The building at this location is the only remaining firehouse in Pueblo that housed horse-drawn fire equipment and one of two remaining that has the famous brass pole still intact. It was “home” to the valiant men who served with the distinguished Hose Company No. 3. The building was erected in 1881 and the last fire alarm was sounded on March 9, 1979. The building continues its fire-related service to the community through the backing of a fire museum. A wealth of information and pictures, as well as antique fire engines, hose carts and other memorabilia are on display.  

Dine, stroll or enjoy a boat or gondola ride along this river-inspired park. After a devastating flood in 1921, the Arkansas River was diverted to a different location. The Historic Arkansas Riverwalk commemorates the river’s original location with history, public art, interactive fountains, and great events. The international headquarters for the Professional Bull Riders Association also saddles up along the Riverwalk.
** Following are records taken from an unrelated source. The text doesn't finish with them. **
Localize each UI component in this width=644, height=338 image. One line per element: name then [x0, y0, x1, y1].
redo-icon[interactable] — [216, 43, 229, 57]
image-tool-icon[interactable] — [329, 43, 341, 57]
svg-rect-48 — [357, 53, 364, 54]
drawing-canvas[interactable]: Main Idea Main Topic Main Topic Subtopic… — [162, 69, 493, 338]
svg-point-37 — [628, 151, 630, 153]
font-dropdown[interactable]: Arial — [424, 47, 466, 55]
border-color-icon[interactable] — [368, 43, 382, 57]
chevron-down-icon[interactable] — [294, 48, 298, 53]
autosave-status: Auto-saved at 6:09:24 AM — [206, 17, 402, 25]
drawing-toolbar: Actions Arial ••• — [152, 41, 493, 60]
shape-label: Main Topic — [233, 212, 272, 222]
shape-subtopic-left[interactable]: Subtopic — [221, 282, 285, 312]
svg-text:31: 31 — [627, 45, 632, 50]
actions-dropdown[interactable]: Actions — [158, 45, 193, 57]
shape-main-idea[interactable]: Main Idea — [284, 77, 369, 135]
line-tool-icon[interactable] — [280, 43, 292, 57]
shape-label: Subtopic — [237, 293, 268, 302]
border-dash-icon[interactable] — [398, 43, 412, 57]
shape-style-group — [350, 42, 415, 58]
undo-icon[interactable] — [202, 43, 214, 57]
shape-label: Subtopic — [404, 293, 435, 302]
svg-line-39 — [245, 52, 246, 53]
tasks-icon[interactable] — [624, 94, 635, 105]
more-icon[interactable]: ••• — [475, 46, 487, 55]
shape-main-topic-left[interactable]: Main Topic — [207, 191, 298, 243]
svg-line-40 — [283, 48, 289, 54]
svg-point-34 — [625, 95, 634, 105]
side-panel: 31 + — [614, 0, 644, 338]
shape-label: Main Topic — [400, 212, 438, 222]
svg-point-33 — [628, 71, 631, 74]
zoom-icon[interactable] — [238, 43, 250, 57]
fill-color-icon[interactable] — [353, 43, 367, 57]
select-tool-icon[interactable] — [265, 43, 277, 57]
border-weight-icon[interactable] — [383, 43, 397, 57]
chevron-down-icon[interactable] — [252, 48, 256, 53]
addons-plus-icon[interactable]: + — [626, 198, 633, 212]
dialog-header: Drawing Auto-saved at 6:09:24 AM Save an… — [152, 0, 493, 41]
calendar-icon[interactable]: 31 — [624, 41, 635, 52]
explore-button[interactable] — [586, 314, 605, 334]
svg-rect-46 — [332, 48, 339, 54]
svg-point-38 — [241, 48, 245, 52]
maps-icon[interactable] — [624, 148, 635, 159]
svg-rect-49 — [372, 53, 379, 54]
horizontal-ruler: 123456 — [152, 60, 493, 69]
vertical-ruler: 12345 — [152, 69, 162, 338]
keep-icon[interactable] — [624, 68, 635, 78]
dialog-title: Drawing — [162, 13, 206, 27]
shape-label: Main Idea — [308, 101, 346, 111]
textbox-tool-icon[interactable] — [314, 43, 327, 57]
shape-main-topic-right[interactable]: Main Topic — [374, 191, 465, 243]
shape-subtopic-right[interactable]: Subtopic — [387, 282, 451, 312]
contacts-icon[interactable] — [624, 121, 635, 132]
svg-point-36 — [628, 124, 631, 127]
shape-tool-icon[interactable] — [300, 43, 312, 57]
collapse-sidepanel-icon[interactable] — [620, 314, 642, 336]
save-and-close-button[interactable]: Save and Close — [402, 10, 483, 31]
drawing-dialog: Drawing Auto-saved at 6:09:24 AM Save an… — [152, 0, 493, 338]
One of America’s castles, the Rosemount Museum was once the house of the Thatcher Family – one of Pueblo’s founding families. The 37-room home is made of Colorado pink volcanic stone and was designed by Victorian architect Henry Hudson Holly of New York City.

The Arkansas River that slices through Pueblo’s downtown area is a recreation rock star, offering everything from fly-fishing and rafting west of Pueblo to world-class bird watching and fishing at Valco Ponds. For kayakers and boogie boarders, Pueblo’s Whitewater Park is an urban kayak course with eight drops and is surrounded by a collective mural considered the world’s longest public-created art.

The Southeastern Colorado Heritage Center and Museum (SCHCM) seeks to preserve, promote, and interpret the heritage of Southeastern Colorado, thereby fostering an understanding and appreciation for the plurality of its people.